Sending Events to the DW

Events are sent to the DW over Amazon Kinesis. (The long-term plan is to migrate this to Google Pub/Sub.)

flowchart LR
    DW[Datawarehouse]@{ shape: database }
    Kinesis@{shape: horizontal-cylinder}
    Auditing
    RabbitMq@{shape: horizontal-cylinder}
    RabbitMq --> Auditing
    Auditing --> Kinesis
    Kinesis --> DW

To send an event, register a handler for the event with RegisterMetadataBasedMessageHandler in the AuditingServiceModule in Auditing, similar to the existing registrations.

Query Events from the DW

Events sent to the DW first end up in the kinesis.backend_events table:

You can query this table to look up any event sent to the DW, but often it's easier to look at one of the derived tables under the dbt_stage dataset if available. How the events are processed from the kinesis.backend_events table is specificed in the dt-dbt repository.

When querying, restrict the query using the partition key (event_ingested_at in the backend_events table, other tables might be partitioned differently). This makes the query faster and uses fewer resources, which reduces cost.

Receiving Events from the DW

Events are received from the DW over Google Pub/Sub. They are read by the Auditing area, and then published as standard events on RabbitMq. Any other area can subscribe to them like any other event.

Notes

  • This feature should be used with caution, in general backend should not depend on data from the data warehouse.
  • For an event to be forwarded to Risk, Auditing must be subscribed to it, like any other event.
flowchart LR
    DW[Datawarehouse]@{ shape: database }
    PubSub@{shape: horizontal-cylinder}
    Auditing
    RabbitMq@{shape: horizontal-cylinder}
    BE1[BE service 1]
    BE2[BE service 2]
    BE3[BE service n..]
    DW --> PubSub
    PubSub --> Auditing
    Auditing --> RabbitMq
    RabbitMq --> BE1
    RabbitMq --> BE2
    RabbitMq --> BE3

Any event sent from the DW should have a definition in be-bank-platform, under the Minority.Data.Domain.Contract/Events namespace.

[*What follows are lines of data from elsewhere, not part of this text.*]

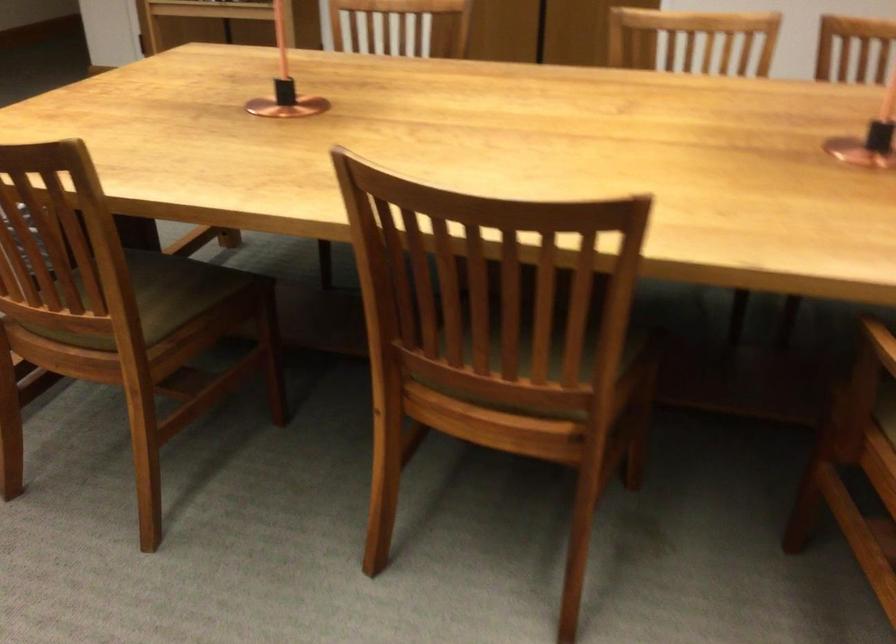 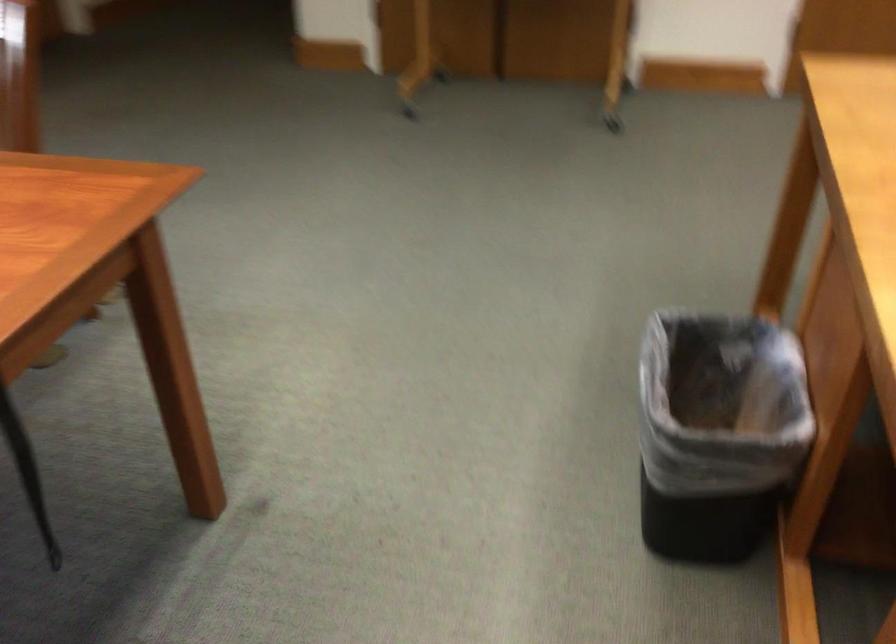 What movement of the cameraman would produce the second image?

The cameraman moved toward left, forward. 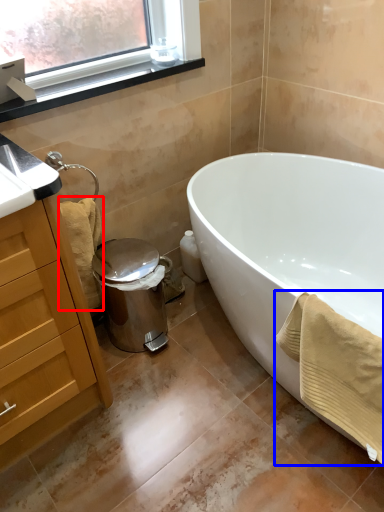 Question: Which object is further to the camera taking this photo, bath towel (highlighted by a red box) or bath towel (highlighted by a blue box)?

Choices:
 (A) bath towel
 (B) bath towel

Answer: (A)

Events should use the Data owner prefix. Remember to name them appropriately.

In Pub/Sub, the events are published on these subscriptions:

The subscription has a dead-letter topic (queue); in prod it is at projects/event-hub-dev-4fyee2/topics/events-backend-dlq-topic. If a dead-letter occurs, a notification will be sent to the Slack channel #dt-event-hub-dlq.